Re: [sqlite] Ordering of fields in a join

2012-10-11 Thread Hamish Symington
Hi -

> Adding the warning to the explain plan output should work well.

It'd be a good place for it, I'd agree - it'd've saved me a trawl through the 
documentation and posting to this list! :)

Thanks,

Hamish
___
sqlite-users mailing list
sqlite-users@sqlite.org
http://sqlite.org:8080/cgi-bin/mailman/listinfo/sqlite-users


Re: [sqlite] Ordering of fields in a join

2012-10-11 Thread Jim Morris

Adding the warning to the explain plan output should work well.

...


And yet the coding mistake in the SQL query was very subtle.  It makes me
wonder if we shouldn't somehow come up with a "warning" mechanism in SQLite
to give developers a heads-up on error-prone constructs, such as using ==
between two columns with different default collating sequences...




Pavel
___
sqlite-users mailing list
sqlite-users@sqlite.org
http://sqlite.org:8080/cgi-bin/mailman/listinfo/sqlite-users






___
sqlite-users mailing list
sqlite-users@sqlite.org
http://sqlite.org:8080/cgi-bin/mailman/listinfo/sqlite-users


Re: [sqlite] Ordering of fields in a join

2012-10-11 Thread Richard Hipp
On Thu, Oct 11, 2012 at 10:20 AM, Pavel Ivanov  wrote:

> On Thu, Oct 11, 2012 at 7:09 AM, Hamish Symington
>  wrote:
> >> Note that I was mistaken earlier when I said that "X=Y" and "Y=X" should
> >> result in the same answer.  If X and Y have different default collating
> >> sequences, then X=Y does not mean the same thing as Y=X and so the
> answers
> >> can be different.
> > Right, I understand. Perhaps a brief note on the docs for the query
> optimizer to remind people of this might be worth it - it seems slightly
> counterintuitive, from a 'normal' user's point of view.
>
> Usage of appropriate collating function is not an optimizer feature,
> it's property of SQLite data types. And it's well documented here
> http://www.sqlite.org/datatype3.html (see section 6.1). Whether
> optimizer chooses to use index or not depending on collating function
> is also well documented.
>
>
And yet the coding mistake in the SQL query was very subtle.  It makes me
wonder if we shouldn't somehow come up with a "warning" mechanism in SQLite
to give developers a heads-up on error-prone constructs, such as using ==
between two columns with different default collating sequences...



> Pavel
> ___
> sqlite-users mailing list
> sqlite-users@sqlite.org
> http://sqlite.org:8080/cgi-bin/mailman/listinfo/sqlite-users
>



-- 
D. Richard Hipp
d...@sqlite.org
___
sqlite-users mailing list
sqlite-users@sqlite.org
http://sqlite.org:8080/cgi-bin/mailman/listinfo/sqlite-users


Re: [sqlite] Ordering of fields in a join

2012-10-11 Thread Pavel Ivanov
On Thu, Oct 11, 2012 at 7:09 AM, Hamish Symington
 wrote:
>> Note that I was mistaken earlier when I said that "X=Y" and "Y=X" should
>> result in the same answer.  If X and Y have different default collating
>> sequences, then X=Y does not mean the same thing as Y=X and so the answers
>> can be different.
> Right, I understand. Perhaps a brief note on the docs for the query optimizer 
> to remind people of this might be worth it - it seems slightly 
> counterintuitive, from a 'normal' user's point of view.

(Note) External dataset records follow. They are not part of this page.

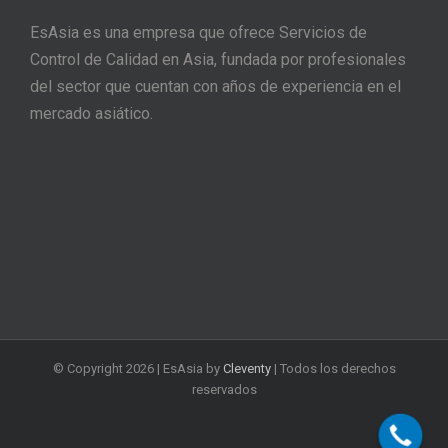
EsAsia es una empresa que ofrece Servicios de
Control de Calidad en Asia, fundada por profesionales
del sector que cuentan con años de experiencia en el
mercado asiático.
© Copyright
2026 | EsAsia by
Cleventy
| Todos los derechos
reservados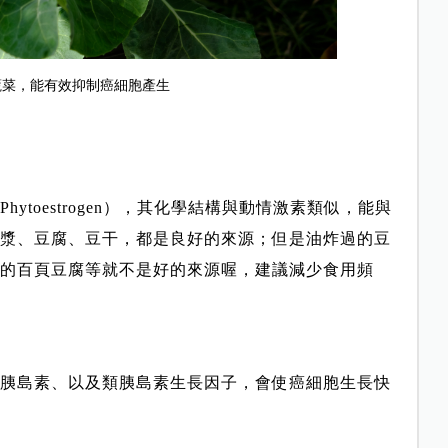
蔬菜，能有效抑制癌細胞產生
toestrogen），其化學結構與動情激素類似，能與
漿、豆腐、豆干，都是良好的來源；但是油炸過的豆
的百頁豆腐等就不是好的來源喔，建議減少食用頻
胰島素、以及類胰島素生長因子，會使癌細胞生長快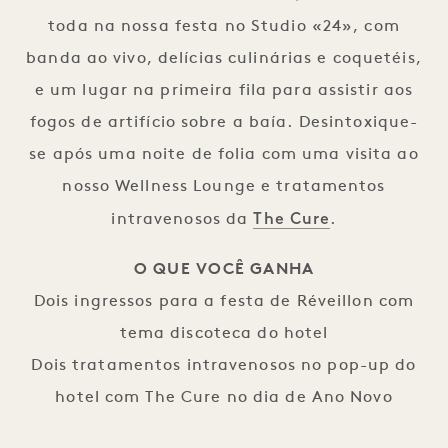
toda na nossa festa no Studio «24», com
banda ao vivo, delícias culinárias e coquetéis,
e um lugar na primeira fila para assistir aos
fogos de artifício sobre a baía. Desintoxique-
se após uma noite de folia com uma visita ao
nosso Wellness Lounge e tratamentos
The Cure
intravenosos da
.
O QUE VOCÊ GANHA
Dois ingressos para a festa de Réveillon com
tema discoteca do hotel
Dois tratamentos intravenosos no pop-up do
hotel com The Cure no dia de Ano Novo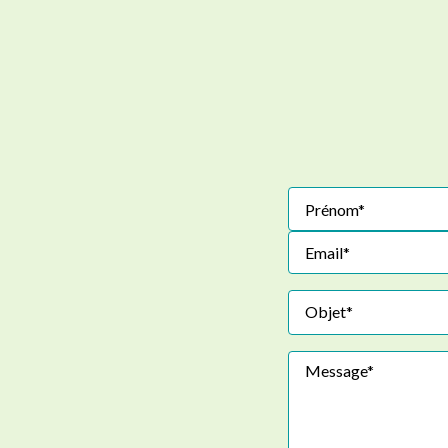
Objet*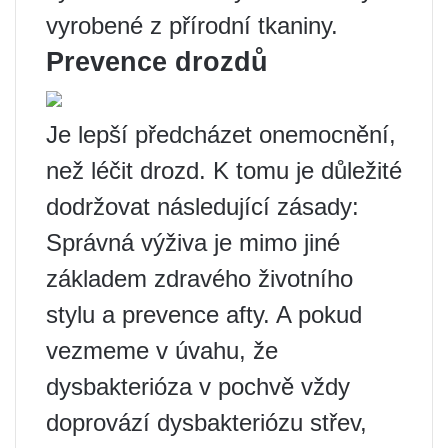
vyrobené z přírodní tkaniny.
Prevence drozdů
Je lepší předcházet onemocnění,
než léčit drozd. K tomu je důležité
dodržovat následující zásady:
Správná výživa je mimo jiné
základem zdravého životního
stylu a prevence afty. A pokud
vezmeme v úvahu, že
dysbakterióza v pochvě vždy
doprovází dysbakteriózu střev,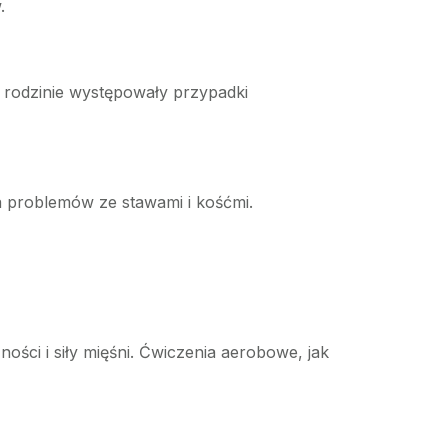
.
rodzinie występowały przypadki
a problemów ze stawami i kośćmi.
ości i siły mięśni. Ćwiczenia aerobowe, jak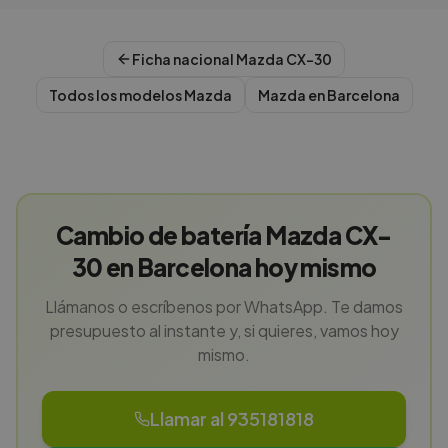
Ficha nacional
Mazda
CX-30
Todos los modelos
Mazda
Mazda
en
Barcelona
Cambio de batería Mazda CX-
30 en Barcelona hoy mismo
Llámanos o escríbenos por WhatsApp. Te damos
presupuesto al instante y, si quieres, vamos hoy
mismo.
Llamar al 935181818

Usage of appropriate collating function is not an optimizer feature,
it's property of SQLite data types. And it's well documented here
http://www.sqlite.org/datatype3.html (see section 6.1). Whether
optimizer chooses to use index or not depending on collating function
is also well documented.

Pavel
___
sqlite-users mailing list
sqlite-users@sqlite.org
http://sqlite.org:8080/cgi-bin/mailman/listinfo/sqlite-users


Re: [sqlite] Ordering of fields in a join

2012-10-11 Thread Hamish Symington
Hello,

> In your schema, SaleItem_SaleUUID collates using NOCASE and Picture_UUID
> collates using BINARY.
I think you mean SaleItem_PictureUUID, not SaleItem_SaleUUID, but yes.

> Note that I was mistaken earlier when I said that "X=Y" and "Y=X" should
> result in the same answer.  If X and Y have different default collating
> sequences, then X=Y does not mean the same thing as Y=X and so the answers
> can be different.
Right, I understand. Perhaps a brief note on the docs for the query optimizer 
to remind people of this might be worth it - it seems slightly 
counterintuitive, from a 'normal' user's point of view. 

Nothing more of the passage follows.